Problem :: Could you return the data that follows exactly, minus the images?

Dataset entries
[Start of section]
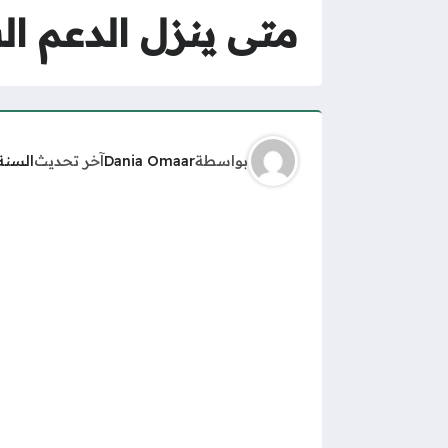
متى ينزل الدعم ال
بواسطة
Dania Omaar
آخر تحديث
السنة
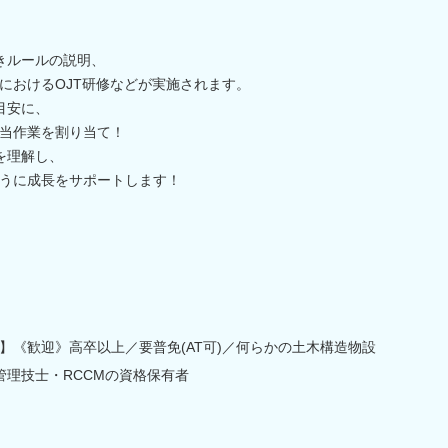
きルールの説明、
におけるOJT研修などが実施されます。
目安に、
当作業を割り当て！
を理解し、
うに成長をサポートします！
】《歓迎》高卒以上／要普免(AT可)／何らかの土木構造物設
管理技士・RCCMの資格保有者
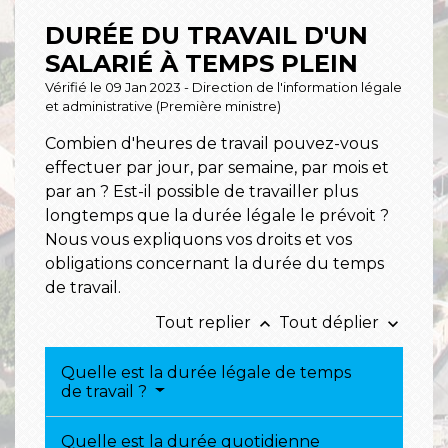
DURÉE DU TRAVAIL D'UN
SALARIÉ À TEMPS PLEIN
Vérifié le 09 Jan 2023 - Direction de l'information légale
et administrative (Première ministre)
Combien d'heures de travail pouvez-vous
effectuer par jour, par semaine, par mois et
par an ? Est-il possible de travailler plus
longtemps que la durée légale le prévoit ?
Nous vous expliquons vos droits et vos
obligations concernant la durée du temps
de travail.
Tout replier
Tout déplier
keyboard_arrow_up
keyboard_arrow_down
Quelle est la durée légale de temps
de travail ?
Quelle est la durée quotidienne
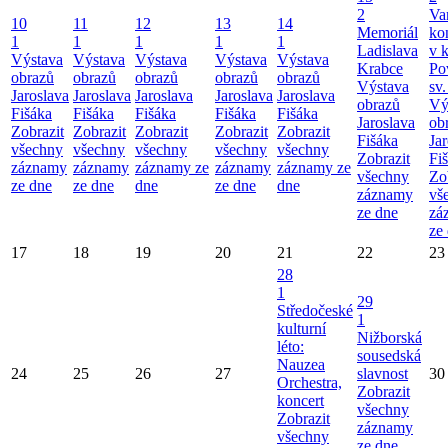
2
Va
10
11
12
13
14
Memoriál
ko
1
1
1
1
1
Ladislava
v k
Výstava
Výstava
Výstava
Výstava
Výstava
Krabce
Po
obrazů
obrazů
obrazů
obrazů
obrazů
Výstava
sv.
Jaroslava
Jaroslava
Jaroslava
Jaroslava
Jaroslava
obrazů
Vý
Fišáka
Fišáka
Fišáka
Fišáka
Fišáka
Jaroslava
ob
Zobrazit
Zobrazit
Zobrazit
Zobrazit
Zobrazit
Fišáka
Ja
všechny
všechny
všechny
všechny
všechny
Zobrazit
Fi
záznamy
záznamy
záznamy ze
záznamy
záznamy ze
všechny
Zo
ze dne
ze dne
dne
ze dne
dne
záznamy
vš
ze dne
zá
ze
17
18
19
20
21
22
23
28
1
29
Středočeské
1
kulturní
Nižborská
léto:
sousedská
Nauzea
24
25
26
27
slavnost
30
Orchestra,
Zobrazit
koncert
všechny
Zobrazit
záznamy
všechny
ze dne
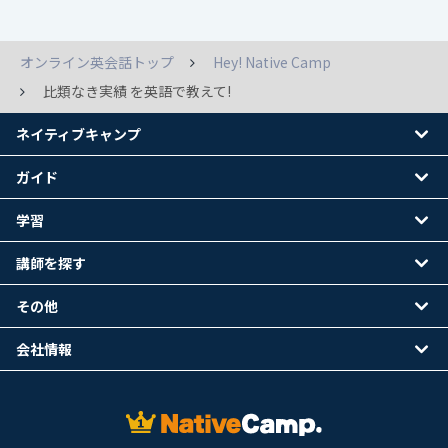
オンライン英会話トップ
Hey! Native Camp
比類なき実績 を英語で教えて!
ネイティブキャンプ
ガイド
学習
講師を探す
その他
会社情報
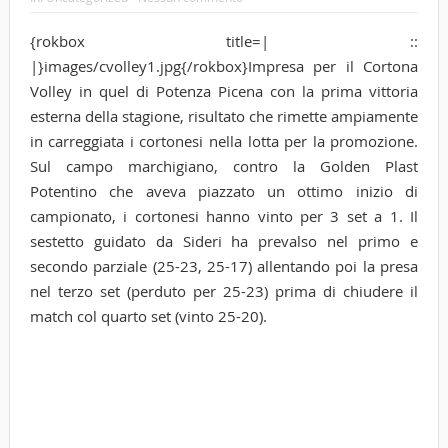
{rokbox title=| ::
|}images/cvolley1.jpg{/rokbox}Impresa per il Cortona
Volley in quel di Potenza Picena con la prima vittoria
esterna della stagione, risultato che rimette ampiamente
in carreggiata i cortonesi nella lotta per la promozione.
Sul campo marchigiano, contro la Golden Plast
Potentino che aveva piazzato un ottimo inizio di
campionato, i cortonesi hanno vinto per 3 set a 1. Il
sestetto guidato da Sideri ha prevalso nel primo e
secondo parziale (25-23, 25-17) allentando poi la presa
nel terzo set (perduto per 25-23) prima di chiudere il
match col quarto set (vinto 25-20).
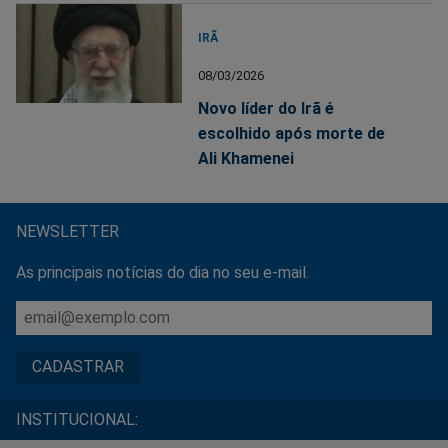
IRÃ
08/03/2026
Novo líder do Irã é
escolhido após morte de
Ali Khamenei
NEWSLETTER
As principais notícias do dia no seu e-mail.
INSTITUCIONAL:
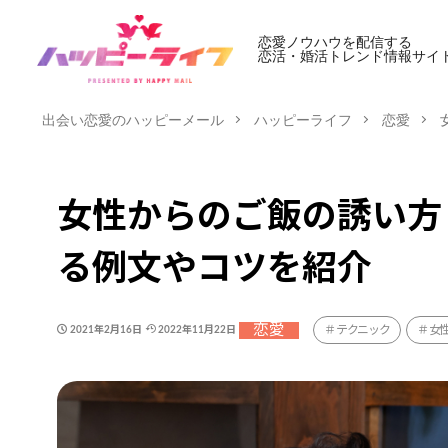
恋愛ノウハウを配信する
恋活・婚活トレンド情報サイ
出会い恋愛のハッピーメール
ハッピーライフ
恋愛
女性からのご飯の誘い方
る例文やコツを紹介
恋愛
テクニック
女
2021年2月16日
2022年11月22日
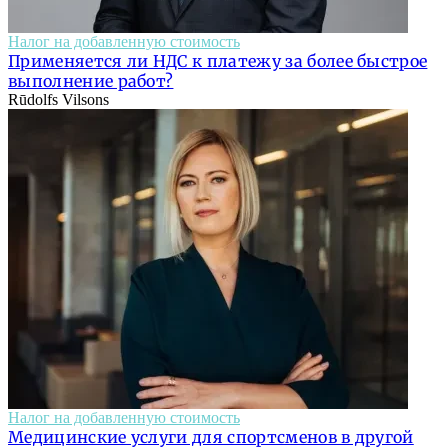
Налог на добавленную стоимость
Применяется ли НДС к платежу за более быстрое
выполнение работ?
Rūdolfs Vilsons
Налог на добавленную стоимость
Медицинские услуги для спортсменов в другой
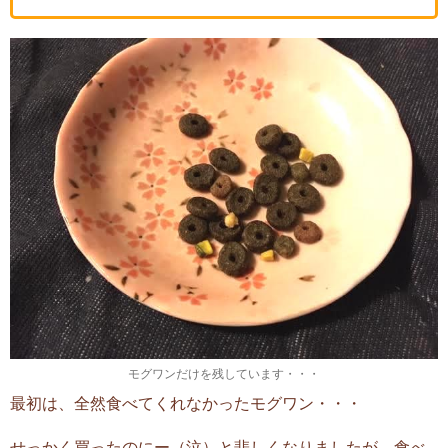
モグワンだけを残しています・・・
最初は、全然食べてくれなかったモグワン・・・
せっかく買ったのにー（泣）と悲しくなりましたが、食べ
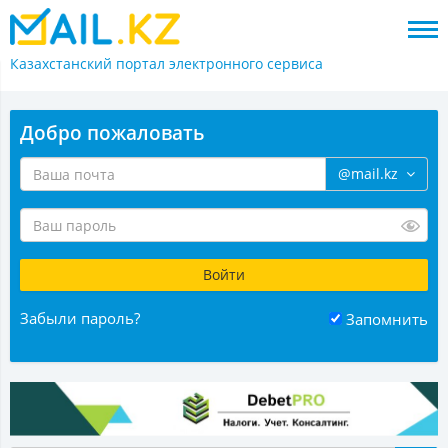
Казахстанский портал
электронного сервиса
Добро пожаловать
@mail.kz
Забыли пароль?
Запомнить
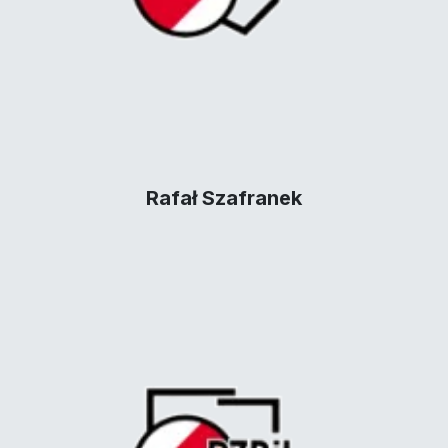
Rafał Szafranek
[End of section]
Solution below ::
متى ينزل الدعم ال
بواسطة
Dania Omaar
آخر تحديث
السنة
きルールの説明、
におけるOJT研修などが実施されます。
目安に、
当作業を割り当て！
を理解し、
うに成長をサポートします！
】《歓迎》高卒以上／要普免(AT可)／何らかの土木構造物設
管理技士・RCCMの資格保有者
DURÉE DU TRAVAIL D'UN
SALARIÉ À TEMPS PLEIN
Vérifié le 09 Jan 2023 - Direction de l'information légale
et administrative (Première ministre)
Combien d'heures de travail pouvez-vous
effectuer par jour, par semaine, par mois et
par an ? Est-il possible de travailler plus
longtemps que la durée légale le prévoit ?
Nous vous expliquons vos droits et vos
obligations concernant la durée du temps
de travail.
Tout replier
Tout déplier
keyboard_arrow_up
keyboard_arrow_down
Quelle est la durée légale de temps
de travail ?
Quelle est la durée quotidienne
2
Va
10
11
12
13
14
Memoriál
ko
1
1
1
1
1
Ladislava
v k
Výstava
Výstava
Výstava
Výstava
Výstava
Krabce
Po
obrazů
obrazů
obrazů
obrazů
obrazů
Výstava
sv.
Jaroslava
Jaroslava
Jaroslava
Jaroslava
Jaroslava
obrazů
Vý
Fišáka
Fišáka
Fišáka
Fišáka
Fišáka
Jaroslava
ob
Zobrazit
Zobrazit
Zobrazit
Zobrazit
Zobrazit
Fišáka
Ja
všechny
všechny
všechny
všechny
všechny
Zobrazit
Fi
záznamy
záznamy
záznamy ze
záznamy
záznamy ze
všechny
Zo
ze dne
ze dne
dne
ze dne
dne
záznamy
vš
ze dne
zá
ze
17
18
19
20
21
22
23
28
1
29
Středočeské
1
kulturní
Nižborská
léto:
sousedská
Nauzea
24
25
26
27
slavnost
30
Orchestra,
Zobrazit
koncert
všechny
Zobrazit
záznamy
všechny
ze dne
オンライン英会話トップ
Hey! Native Camp
比類なき実績 を英語で教えて!
ネイティブキャンプ
ガイド
学習
講師を探す
その他
会社情報
{rokbox title=| ::
|}images/cvolley1.jpg{/rokbox}Impresa per il Cortona
Volley in quel di Potenza Picena con la prima vittoria
esterna della stagione, risultato che rimette ampiamente
in carreggiata i cortonesi nella lotta per la promozione.
Sul campo marchigiano, contro la Golden Plast
Potentino che aveva piazzato un ottimo inizio di
campionato, i cortonesi hanno vinto per 3 set a 1. Il
sestetto guidato da Sideri ha prevalso nel primo e
secondo parziale (25-23, 25-17) allentando poi la presa
nel terzo set (perduto per 25-23) prima di chiudere il
match col quarto set (vinto 25-20).
IRÃ
08/03/2026
Novo líder do Irã é
escolhido após morte de
Ali Khamenei
NEWSLETTER
As principais notícias do dia no seu e-mail.
INSTITUCIONAL:
恋愛ノウハウを配信する
恋活・婚活トレンド情報サイ
出会い恋愛のハッピーメール
ハッピーライフ
恋愛
女性からのご飯の誘い方
る例文やコツを紹介
恋愛
テクニック
女
2021年2月16日
2022年11月22日
Налог на добавленную стоимость
Применяется ли НДС к платежу за более быстрое
выполнение работ?
Rūdolfs Vilsons
Налог на добавленную стоимость
Медицинские услуги для спортсменов в другой
モグワンだけを残しています・・・
最初は、全然食べてくれなかったモグワン・・・
せっかく買ったのにー（泣）と悲しくなりましたが、食べ
Казахстанский портал
электронного сервиса
Добро пожаловать
@mail.kz
Забыли пароль?
Запомнить
Rafał Szafranek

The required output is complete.